With small game hunting getting into full gear, having opened Monday, it's interesting to note that our region's top selections of game species to hunt have become pretty limited. Gone are the wild pheasants. Thin is the population of varying hare (snowshoe rabbit). Grouse and woodcock are spotty at best. That leaves what? Deer, turkey, cottontail rabbit, squirrel and waterfowl, with deer and turkey being the current darlings of the DEC.
Where you aware that the Number One small game species in the nation isn't hunted in New York? It's also the most abundant and widespread small game species in the nation, numbering 400 million and annually attracting 2 million hunters. Sounds impossible, huh? Well, it's a fact. That game species is the dove, and it's fully protected in New York State, despite being classified nationally as a "migratory game bird."

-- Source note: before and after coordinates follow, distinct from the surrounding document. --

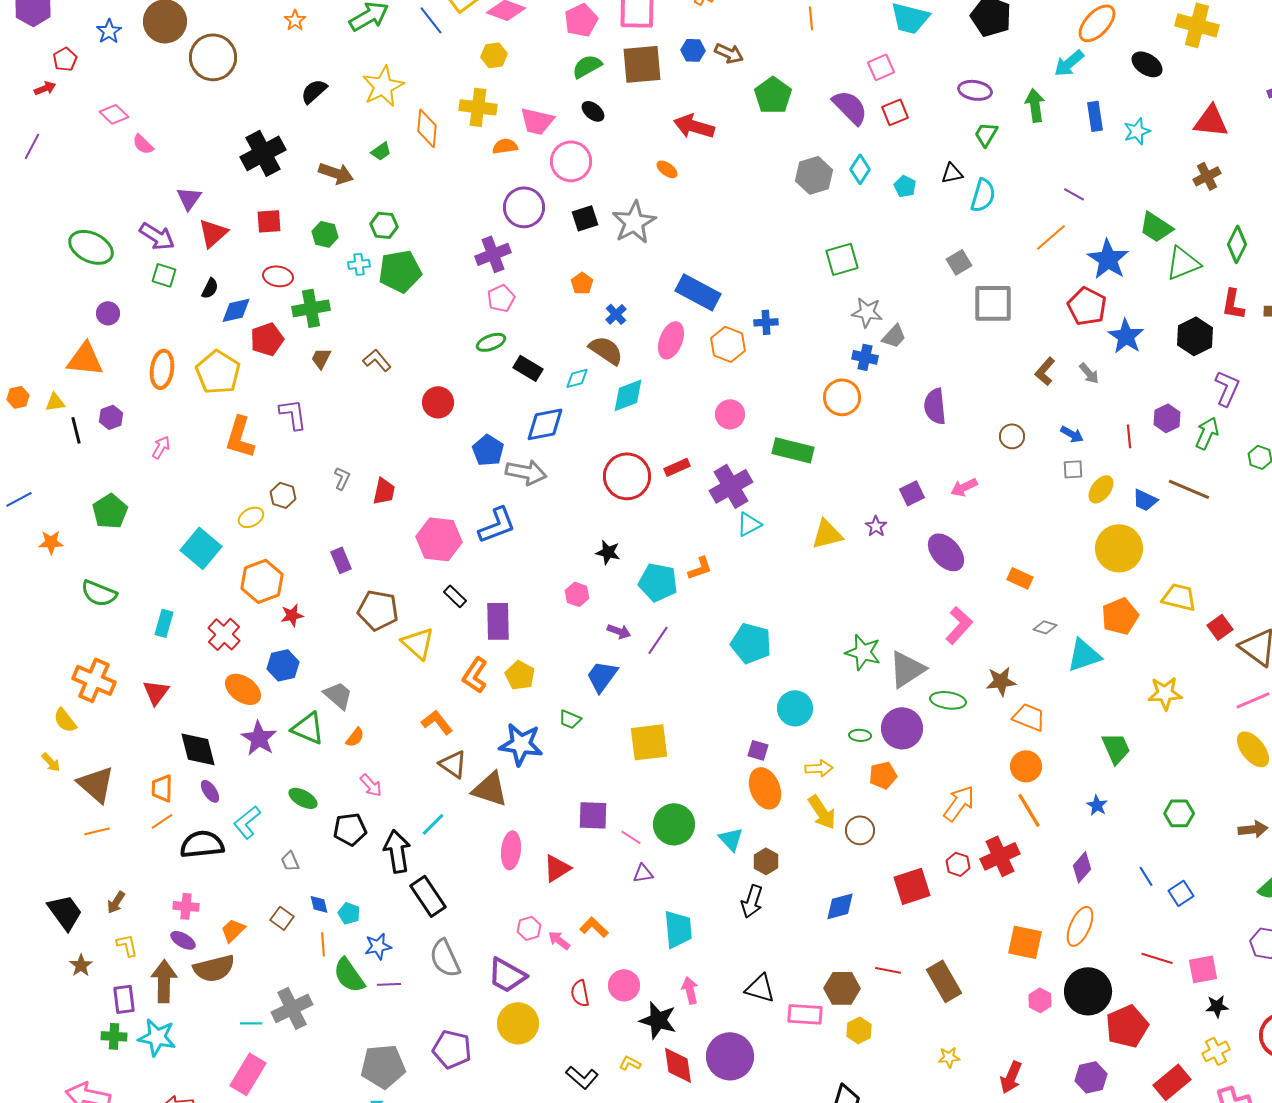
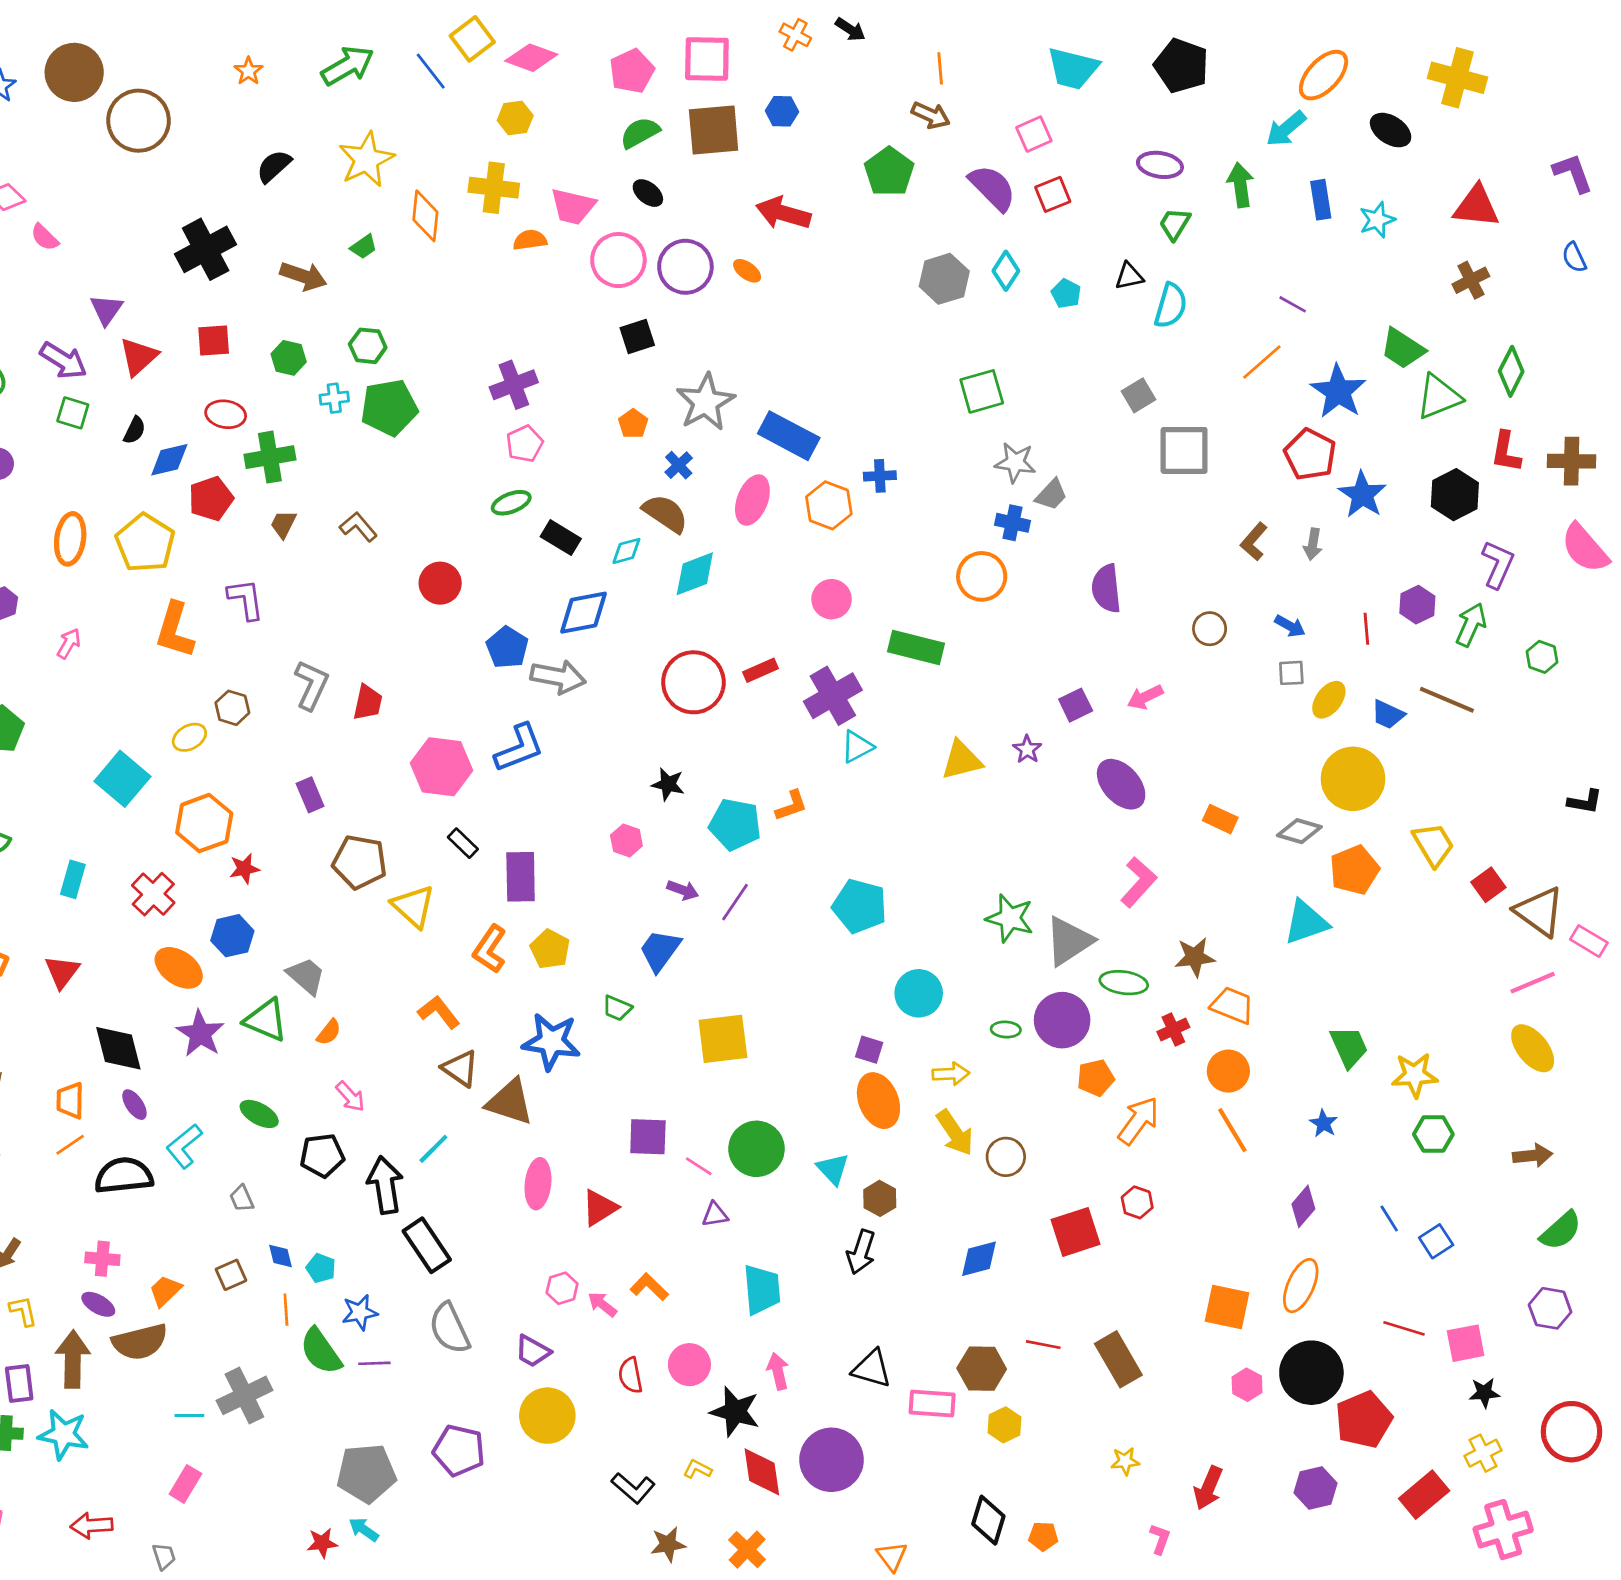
brown arrow: (729, 53) -> (931, 115), moved
purple circle: (524, 207) -> (685, 267), moved
gray star: (634, 222) -> (706, 402), moved
gray arrow: (1089, 373) -> (1313, 544), turned 50
gray L-shape: (342, 478) -> (311, 685), size x1.6
yellow trapezoid: (1179, 597) -> (1433, 845), turned 45
gray diamond: (1045, 627) -> (1299, 831), moved, size x1.4
yellow star: (1165, 693) -> (1415, 1075), moved
orange pentagon: (883, 775) -> (1096, 1078), moved
red cross: (1000, 856) -> (1173, 1030), moved, size x0.6
brown square: (282, 918) -> (231, 1275), turned 30
purple trapezoid: (507, 975) -> (533, 1351), size x0.7
pink rectangle: (248, 1074) -> (185, 1484), size x0.7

According to the U.S. Fish & Wildlife Service, about 24 million doves are harvested by hunters each autumn, and that represents only about 6 percent of the total annual dove population. Officials, however, say hunting has little effect on dove numbers since the average life expectancy of a dove is a little less than one year due to other factors like predation, disease, weather and accidents. Efforts to make doves a huntable and managed game bird species in New York have been attempted several times, but have never been successful, primarily because of antiquated notions that doves are in the same category as protected songbirds. Much of that thinking, I believe, comes from years ago, when the doves' most northerly range was farther south, primarily ceasing in Pennsylvania. In recent decades, milder winters and agricultural changes have resulted in New York now being home to massive numbers of the birds.